[What the exercise asks]: Everything from the line containing "01.03 Дополнительные модульные" through the line containing "02.04 Воздушные автоматические" should be repeated exactly, and nothing else from the data.

[Listed records]:
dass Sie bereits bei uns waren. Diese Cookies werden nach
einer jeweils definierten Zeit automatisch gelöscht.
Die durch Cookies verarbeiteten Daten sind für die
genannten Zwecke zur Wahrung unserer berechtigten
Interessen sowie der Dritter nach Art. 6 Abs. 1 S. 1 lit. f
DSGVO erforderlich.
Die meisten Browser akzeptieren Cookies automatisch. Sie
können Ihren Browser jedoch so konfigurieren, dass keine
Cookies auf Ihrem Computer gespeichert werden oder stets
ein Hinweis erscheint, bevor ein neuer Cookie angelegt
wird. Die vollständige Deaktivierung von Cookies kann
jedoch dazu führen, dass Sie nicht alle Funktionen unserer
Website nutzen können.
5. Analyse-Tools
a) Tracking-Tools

---

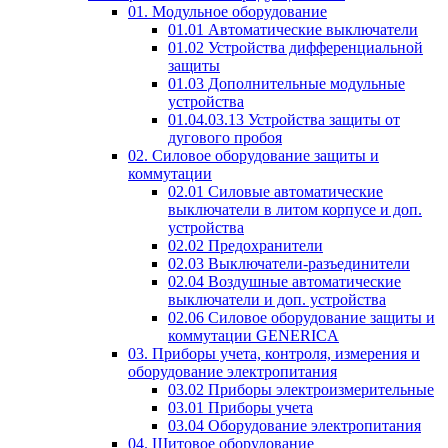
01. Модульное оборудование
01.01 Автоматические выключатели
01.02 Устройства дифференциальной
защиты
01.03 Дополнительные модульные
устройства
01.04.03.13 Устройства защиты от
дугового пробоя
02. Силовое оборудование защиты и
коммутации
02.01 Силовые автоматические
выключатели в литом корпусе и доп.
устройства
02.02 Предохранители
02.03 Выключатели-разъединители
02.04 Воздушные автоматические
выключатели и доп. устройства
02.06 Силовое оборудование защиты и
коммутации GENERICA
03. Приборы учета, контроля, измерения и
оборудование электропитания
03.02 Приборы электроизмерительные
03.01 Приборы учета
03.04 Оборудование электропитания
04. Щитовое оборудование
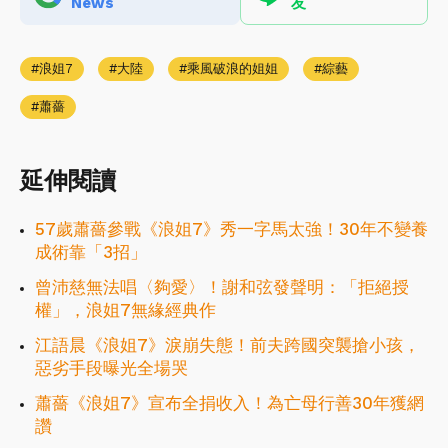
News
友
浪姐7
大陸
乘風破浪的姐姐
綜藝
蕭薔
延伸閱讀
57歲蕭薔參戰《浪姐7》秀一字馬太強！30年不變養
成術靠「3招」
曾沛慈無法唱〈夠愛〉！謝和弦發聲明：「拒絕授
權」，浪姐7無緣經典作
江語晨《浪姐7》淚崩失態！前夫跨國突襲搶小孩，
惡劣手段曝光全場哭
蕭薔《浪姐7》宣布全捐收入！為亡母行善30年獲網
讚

---

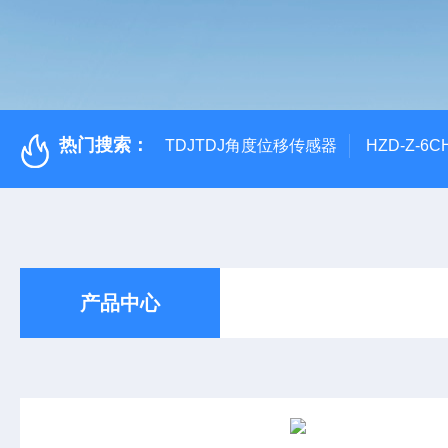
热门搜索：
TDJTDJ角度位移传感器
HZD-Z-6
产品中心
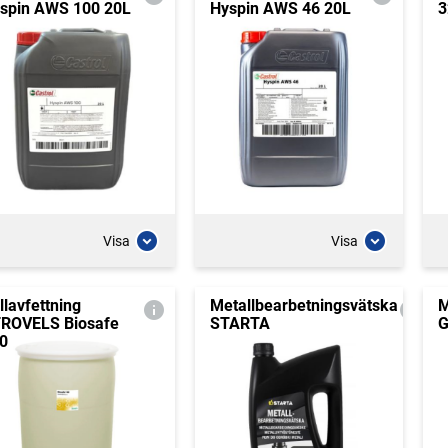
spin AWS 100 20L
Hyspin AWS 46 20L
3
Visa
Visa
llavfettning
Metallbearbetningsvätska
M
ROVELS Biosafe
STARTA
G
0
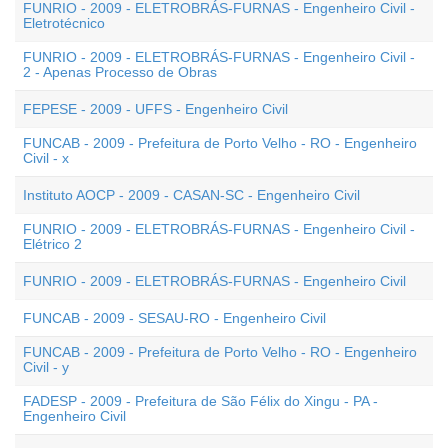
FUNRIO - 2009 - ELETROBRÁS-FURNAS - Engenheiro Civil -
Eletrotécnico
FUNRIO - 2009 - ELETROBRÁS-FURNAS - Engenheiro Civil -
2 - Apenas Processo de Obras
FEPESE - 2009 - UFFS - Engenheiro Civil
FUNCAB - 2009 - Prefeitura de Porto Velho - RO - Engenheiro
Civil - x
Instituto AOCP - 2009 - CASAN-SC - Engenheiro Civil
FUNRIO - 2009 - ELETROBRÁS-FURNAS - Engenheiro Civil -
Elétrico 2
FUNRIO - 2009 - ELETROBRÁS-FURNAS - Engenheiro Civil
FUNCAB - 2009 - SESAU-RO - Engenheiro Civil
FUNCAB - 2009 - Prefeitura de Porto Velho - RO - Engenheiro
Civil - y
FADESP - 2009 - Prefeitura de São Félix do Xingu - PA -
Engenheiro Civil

[Written response]:
01.03 Дополнительные модульные
устройства
01.04.03.13 Устройства защиты от
дугового пробоя
02. Силовое оборудование защиты и
коммутации
02.01 Силовые автоматические
выключатели в литом корпусе и доп.
устройства
02.02 Предохранители
02.03 Выключатели-разъединители
02.04 Воздушные автоматические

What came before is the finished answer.